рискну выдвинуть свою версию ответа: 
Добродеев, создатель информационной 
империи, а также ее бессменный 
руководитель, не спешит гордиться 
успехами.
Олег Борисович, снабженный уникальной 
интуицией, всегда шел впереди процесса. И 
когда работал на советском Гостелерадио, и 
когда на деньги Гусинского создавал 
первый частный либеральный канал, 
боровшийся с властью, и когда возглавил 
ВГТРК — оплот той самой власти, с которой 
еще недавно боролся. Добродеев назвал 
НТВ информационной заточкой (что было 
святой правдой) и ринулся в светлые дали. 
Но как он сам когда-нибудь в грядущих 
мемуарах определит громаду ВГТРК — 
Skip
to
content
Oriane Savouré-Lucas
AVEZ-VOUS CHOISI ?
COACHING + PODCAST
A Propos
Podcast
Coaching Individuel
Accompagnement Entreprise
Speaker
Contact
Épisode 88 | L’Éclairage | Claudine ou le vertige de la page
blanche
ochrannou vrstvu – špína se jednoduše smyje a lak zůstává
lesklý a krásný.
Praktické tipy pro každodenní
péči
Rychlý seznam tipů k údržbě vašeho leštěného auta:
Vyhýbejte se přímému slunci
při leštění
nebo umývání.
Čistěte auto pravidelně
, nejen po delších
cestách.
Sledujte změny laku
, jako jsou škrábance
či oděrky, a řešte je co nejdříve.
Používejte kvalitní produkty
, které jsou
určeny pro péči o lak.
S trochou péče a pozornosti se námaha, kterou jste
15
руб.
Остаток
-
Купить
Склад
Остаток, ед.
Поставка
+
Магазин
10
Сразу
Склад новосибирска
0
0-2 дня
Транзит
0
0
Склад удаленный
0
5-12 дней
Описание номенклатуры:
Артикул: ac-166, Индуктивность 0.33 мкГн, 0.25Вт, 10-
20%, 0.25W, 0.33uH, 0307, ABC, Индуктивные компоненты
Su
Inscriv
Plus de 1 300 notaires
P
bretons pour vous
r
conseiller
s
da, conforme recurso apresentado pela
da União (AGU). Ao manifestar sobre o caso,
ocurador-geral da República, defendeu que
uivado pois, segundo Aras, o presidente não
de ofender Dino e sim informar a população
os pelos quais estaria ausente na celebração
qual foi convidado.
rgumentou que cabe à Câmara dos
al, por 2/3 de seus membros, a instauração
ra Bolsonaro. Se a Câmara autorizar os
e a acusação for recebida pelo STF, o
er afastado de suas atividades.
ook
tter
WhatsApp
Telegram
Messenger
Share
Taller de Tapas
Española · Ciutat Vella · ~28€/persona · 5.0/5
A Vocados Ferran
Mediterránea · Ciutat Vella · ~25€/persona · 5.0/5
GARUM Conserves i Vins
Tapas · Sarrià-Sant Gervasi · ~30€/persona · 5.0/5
....
▶ Problem details
An exact copy of the entries from the line containing "jako jsou škrábance" through the last line is the expected answer.

▶ The answer
, jako jsou škrábance
či oděrky, a řešte je co nejdříve.
Používejte kvalitní produkty
, které jsou
určeny pro péči o lak.
S trochou péče a pozornosti se námaha, kterou jste
15
руб.
Остаток
-
Купить
Склад
Остаток, ед.
Поставка
+
Магазин
10
Сразу
Склад новосибирска
0
0-2 дня
Транзит
0
0
Склад удаленный
0
5-12 дней
Описание номенклатуры:
Артикул: ac-166, Индуктивность 0.33 мкГн, 0.25Вт, 10-
20%, 0.25W, 0.33uH, 0307, ABC, Индуктивные компоненты
Su
Inscriv
Plus de 1 300 notaires
P
bretons pour vous
r
conseiller
s
da, conforme recurso apresentado pela
da União (AGU). Ao manifestar sobre o caso,
ocurador-geral da República, defendeu que
uivado pois, segundo Aras, o presidente não
de ofender Dino e sim informar a população
os pelos quais estaria ausente na celebração
qual foi convidado.
rgumentou que cabe à Câmara dos
al, por 2/3 de seus membros, a instauração
ra Bolsonaro. Se a Câmara autorizar os
e a acusação for recebida pelo STF, o
er afastado de suas atividades.
ook
tter
WhatsApp
Telegram
Messenger
Share
Taller de Tapas
Española · Ciutat Vella · ~28€/persona · 5.0/5
A Vocados Ferran
Mediterránea · Ciutat Vella · ~25€/persona · 5.0/5
GARUM Conserves i Vins
Tapas · Sarrià-Sant Gervasi · ~30€/persona · 5.0/5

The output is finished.